Shelise emphasized that it’s not too late to start practicing cash stuffing now, even if it just means “getting a month ahead of the bills.”
“I’m actually beating inflation if I can pay off my credit card now instead of letting the interest build up.”
Lassus agreed, saying that it is during these times that “variable interest rates go up”. She was referring to how interest rates fluctuate over time.

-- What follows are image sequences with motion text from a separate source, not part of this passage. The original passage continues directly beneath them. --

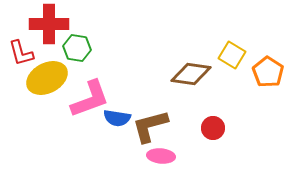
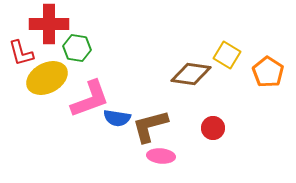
yellow square: moved 5 px left
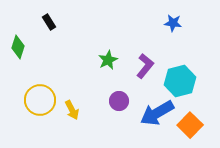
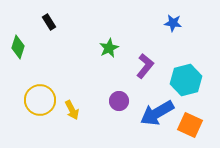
green star: moved 1 px right, 12 px up
cyan hexagon: moved 6 px right, 1 px up
orange square: rotated 20 degrees counterclockwise
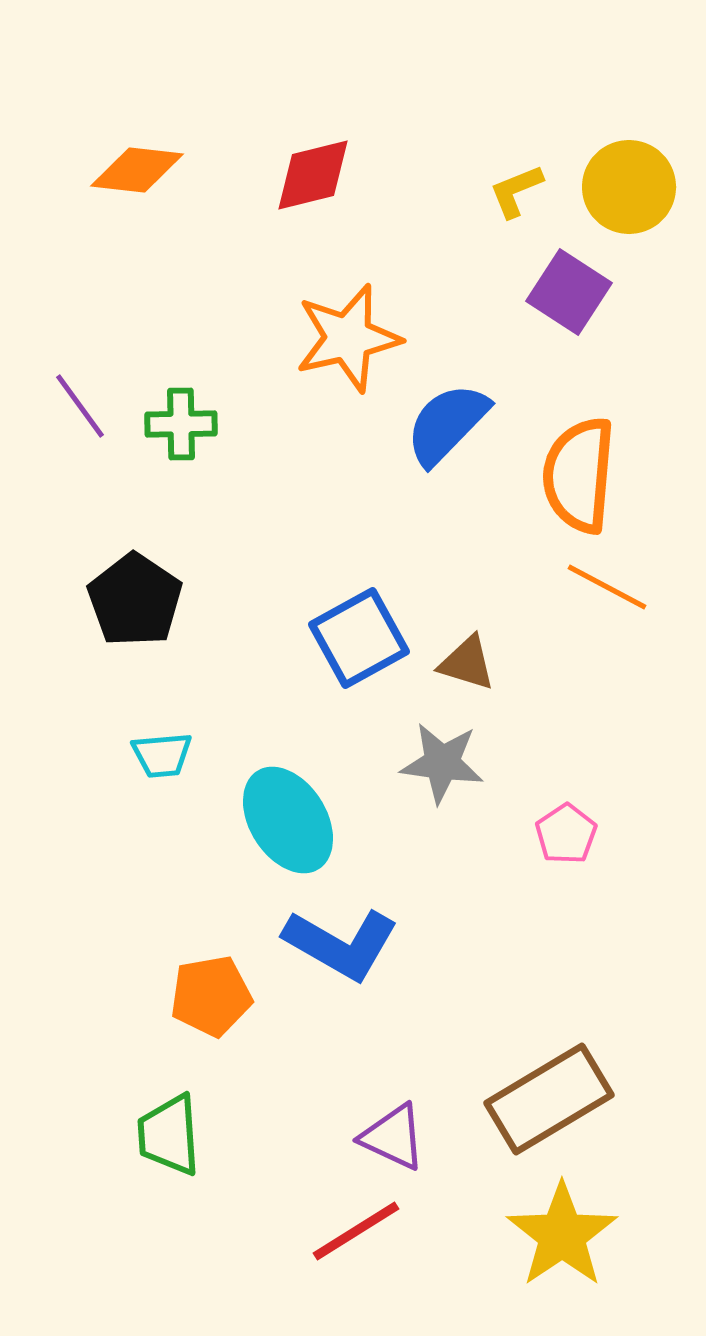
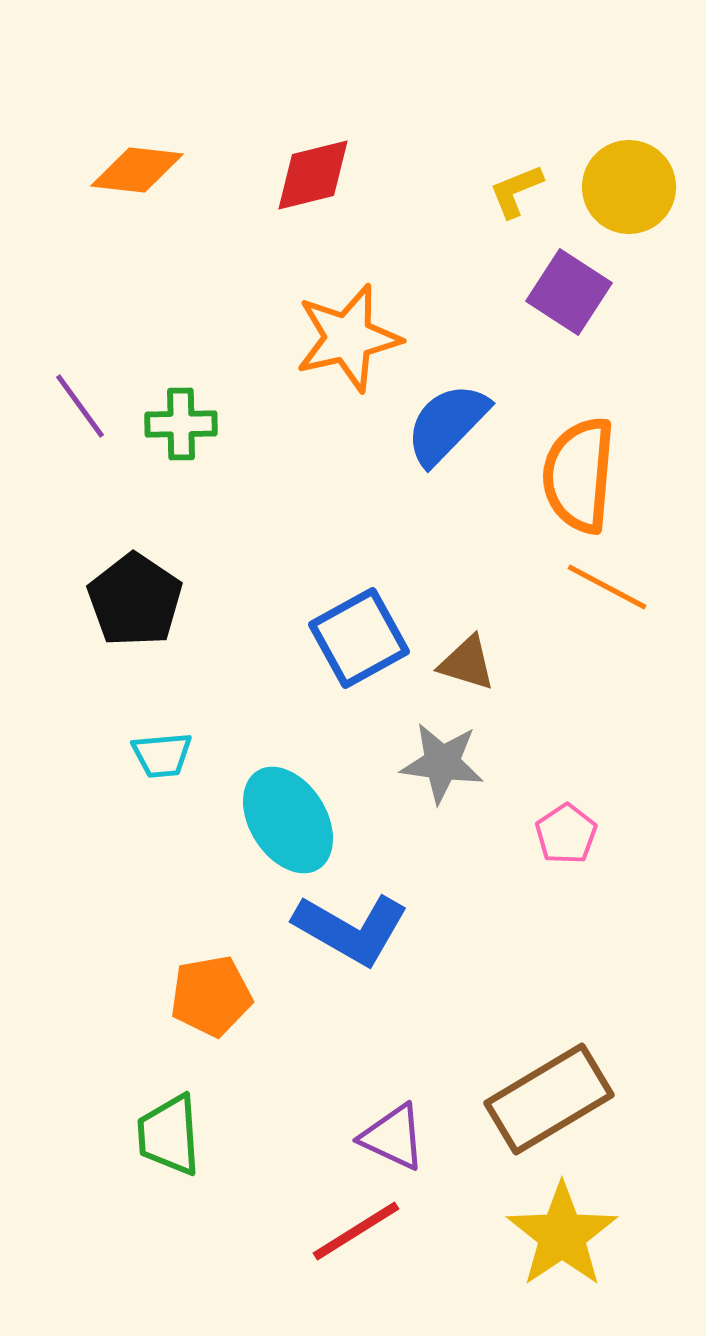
blue L-shape: moved 10 px right, 15 px up
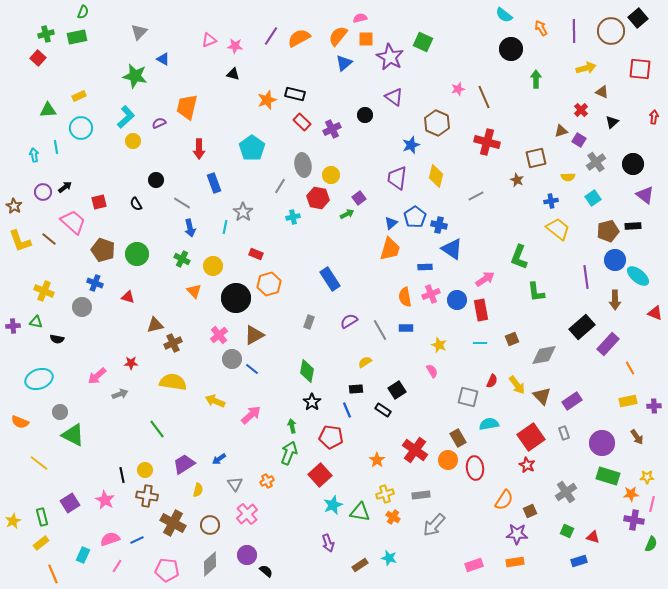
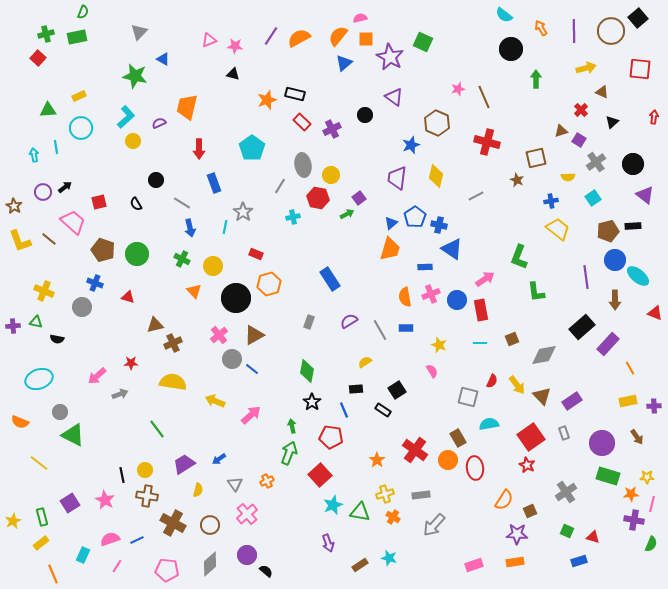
blue line at (347, 410): moved 3 px left
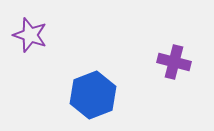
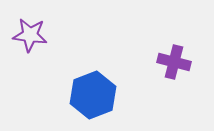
purple star: rotated 12 degrees counterclockwise
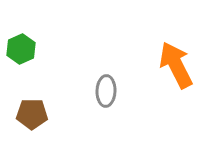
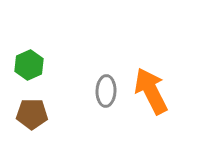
green hexagon: moved 8 px right, 16 px down
orange arrow: moved 25 px left, 26 px down
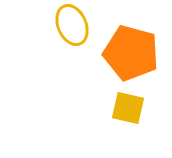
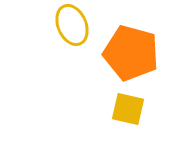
yellow square: moved 1 px down
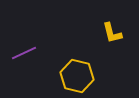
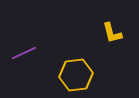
yellow hexagon: moved 1 px left, 1 px up; rotated 20 degrees counterclockwise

“The costs of credit cards, car loans or other large purchases can become more expensive. It’s very important to stay within budget in times of high inflation so that debt doesn’t become a bigger problem later on.”
How to begin
If you are planning on embarking on cash stuffing, here are a few things to note before doing so:
1. Start small
When it comes to finances or budgeting, it can be “really overwhelming,” said Shelise. She recommends that people start filling the cashier inside their “four walls”, or where they live.
“Just list four or five expenses you can start with…maybe your mortgage, electric bill, food and gas for your car. Get a simple binder and work to be consistent every time you get paid.”
Brown added that the cash-filling method is not “a quick fix” and she suggests picking just one area of overspending to start with.
“If you think this really helps you keep track of your spending in this area, expand to another area where you’re struggling. It doesn’t have to be all or nothing.”
2. Safety first
It may seem satisfying to have briefcases full of money, but you should too Be careful not to leave large amounts of money at home.
“Here in the US, homeowners and renters insurance typically only covers a certain amount of money if it’s destroyed or lost. I advise people to check with their insurance companies how much of that money is recoverable,” Brown said.
To protect her money – and reap the bank’s interest rates – Shelise deposits her savings every time she accumulates $500 to $1,000. She then puts fake money, which she buys on Amazon, back in her binders as a placeholder.
“I might still have something in my hand that I can touch. But I don’t have real money just sitting there.”
3. It takes work
There’s no doubt that filling cash takes longer than paying with a debit or credit card, which can be a frictionless experience.
Brown said, “When you think about the time it has to take you to create the budget, go to a bank to get the money… then come home, divide the money, put the money in envelopes. spend it?”